Jak się okazuje, jak tylko człowiek zamierza się pilnować i kontrolować wagę, wchodzi wtedy do akcji siła wyższa. Waga mi się zepsuła i pokazuje inną wagę za każdym razem jak na nią wejdę. Nawet po wymianie baterii, więc jest to czysta złośliwość urządzenia.
Może to i lepiej bo jestem przed okresem i czuję się wystarczająco spuchnięta, nie muszę się dodatkowo dobijać.
W przyszłym tygodniu kupię nową i zobaczymy czy cokolwiek się zmieniło.
Plan na dziś: wieczorkiem lekki jogging plus brzuszki i ćwiczenia rozciągające.
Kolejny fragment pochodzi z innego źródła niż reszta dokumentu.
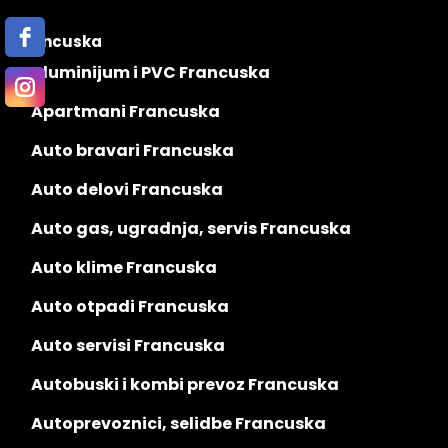
Francuska
Aluminijum i PVC Francuska
Apartmani Francuska
Auto bravari Francuska
Auto delovi Francuska
Auto gas, ugradnja, servis Francuska
Auto klime Francuska
Auto otpadi Francuska
Auto servisi Francuska
Autobuski i kombi prevoz Francuska
Autoprevoznici, selidbe Francuska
Na kolację sałatka brokułowa z fetą, której jeszcze nie zrobiłam ale zbieram się w sobie :)
Na koniec życzę wszystkim powodzenia w zmaganiach z wagą. Tą na ciele jak i tą w łazience ;)
.impossible.is.nothing.
29 czerwca 2016, 20:02Za tydzień wynik Cie zaskoczy pozytywnie po tak długiej przerwie ;)
decembergirl
30 czerwca 2016, 07:54mam nadzieję, że masz rację :)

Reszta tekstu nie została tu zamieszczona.